**Task directions:**
Begin at the line containing "Connect With Us" in the entries below and end at the line containing "benefit from SEO"; transcribe that range exactly and nothing outside it.

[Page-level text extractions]
■ ■ ■ ■

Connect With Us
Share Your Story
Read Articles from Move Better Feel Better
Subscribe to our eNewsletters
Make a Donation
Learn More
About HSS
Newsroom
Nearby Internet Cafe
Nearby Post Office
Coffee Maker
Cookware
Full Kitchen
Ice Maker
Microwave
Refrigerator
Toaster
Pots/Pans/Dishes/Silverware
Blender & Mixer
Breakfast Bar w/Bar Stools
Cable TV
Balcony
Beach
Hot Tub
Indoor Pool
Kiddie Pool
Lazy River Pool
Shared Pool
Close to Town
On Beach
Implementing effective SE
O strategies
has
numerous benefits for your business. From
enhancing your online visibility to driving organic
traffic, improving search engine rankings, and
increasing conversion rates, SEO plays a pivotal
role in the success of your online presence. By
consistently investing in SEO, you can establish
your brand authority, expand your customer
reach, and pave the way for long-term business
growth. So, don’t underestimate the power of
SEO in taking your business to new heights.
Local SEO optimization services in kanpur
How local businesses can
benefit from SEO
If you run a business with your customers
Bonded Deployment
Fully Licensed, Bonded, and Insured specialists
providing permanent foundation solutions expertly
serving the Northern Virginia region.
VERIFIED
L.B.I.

■ ■ ■ ■

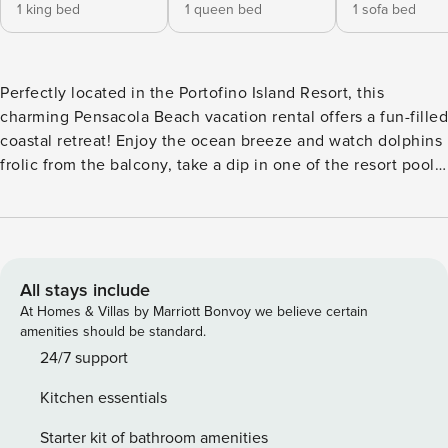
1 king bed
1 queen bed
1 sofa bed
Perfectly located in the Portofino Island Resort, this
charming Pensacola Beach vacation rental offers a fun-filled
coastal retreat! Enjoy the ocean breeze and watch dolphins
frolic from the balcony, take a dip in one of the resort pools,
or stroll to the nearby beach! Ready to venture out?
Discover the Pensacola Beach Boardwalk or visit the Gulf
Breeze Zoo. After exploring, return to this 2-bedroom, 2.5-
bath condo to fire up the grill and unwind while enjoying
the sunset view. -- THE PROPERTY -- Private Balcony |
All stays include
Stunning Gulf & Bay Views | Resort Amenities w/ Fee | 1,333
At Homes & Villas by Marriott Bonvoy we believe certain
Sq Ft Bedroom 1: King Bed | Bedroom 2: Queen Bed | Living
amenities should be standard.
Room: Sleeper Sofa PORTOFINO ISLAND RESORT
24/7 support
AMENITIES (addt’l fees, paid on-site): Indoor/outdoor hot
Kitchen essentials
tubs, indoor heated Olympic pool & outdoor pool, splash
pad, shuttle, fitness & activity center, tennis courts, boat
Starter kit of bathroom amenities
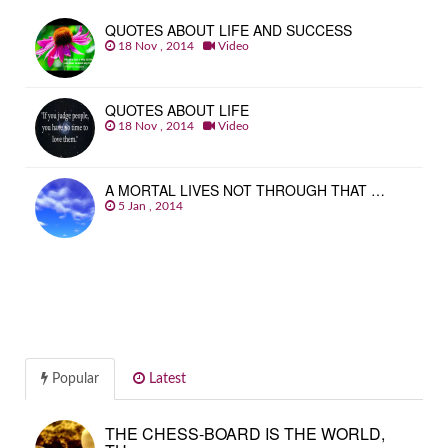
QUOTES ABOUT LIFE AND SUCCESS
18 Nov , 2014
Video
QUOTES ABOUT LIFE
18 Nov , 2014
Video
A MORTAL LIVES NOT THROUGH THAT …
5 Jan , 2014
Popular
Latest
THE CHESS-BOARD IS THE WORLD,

■ ■ ■ ■

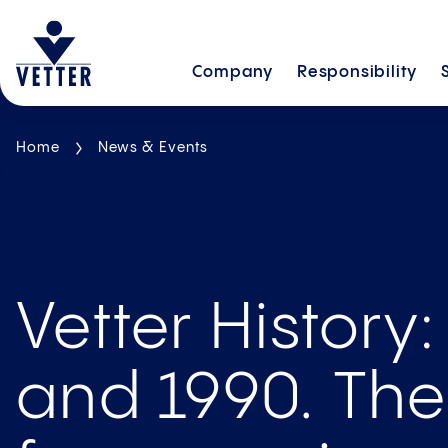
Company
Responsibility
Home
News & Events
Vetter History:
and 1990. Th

■ ■ ■ ■

**Written response:**
Connect With Us
Share Your Story
Read Articles from Move Better Feel Better
Subscribe to our eNewsletters
Make a Donation
Learn More
About HSS
Newsroom
Nearby Internet Cafe
Nearby Post Office
Coffee Maker
Cookware
Full Kitchen
Ice Maker
Microwave
Refrigerator
Toaster
Pots/Pans/Dishes/Silverware
Blender & Mixer
Breakfast Bar w/Bar Stools
Cable TV
Balcony
Beach
Hot Tub
Indoor Pool
Kiddie Pool
Lazy River Pool
Shared Pool
Close to Town
On Beach
Implementing effective SE
O strategies
has
numerous benefits for your business. From
enhancing your online visibility to driving organic
traffic, improving search engine rankings, and
increasing conversion rates, SEO plays a pivotal
role in the success of your online presence. By
consistently investing in SEO, you can establish
your brand authority, expand your customer
reach, and pave the way for long-term business
growth. So, don’t underestimate the power of
SEO in taking your business to new heights.
Local SEO optimization services in kanpur
How local businesses can
benefit from SEO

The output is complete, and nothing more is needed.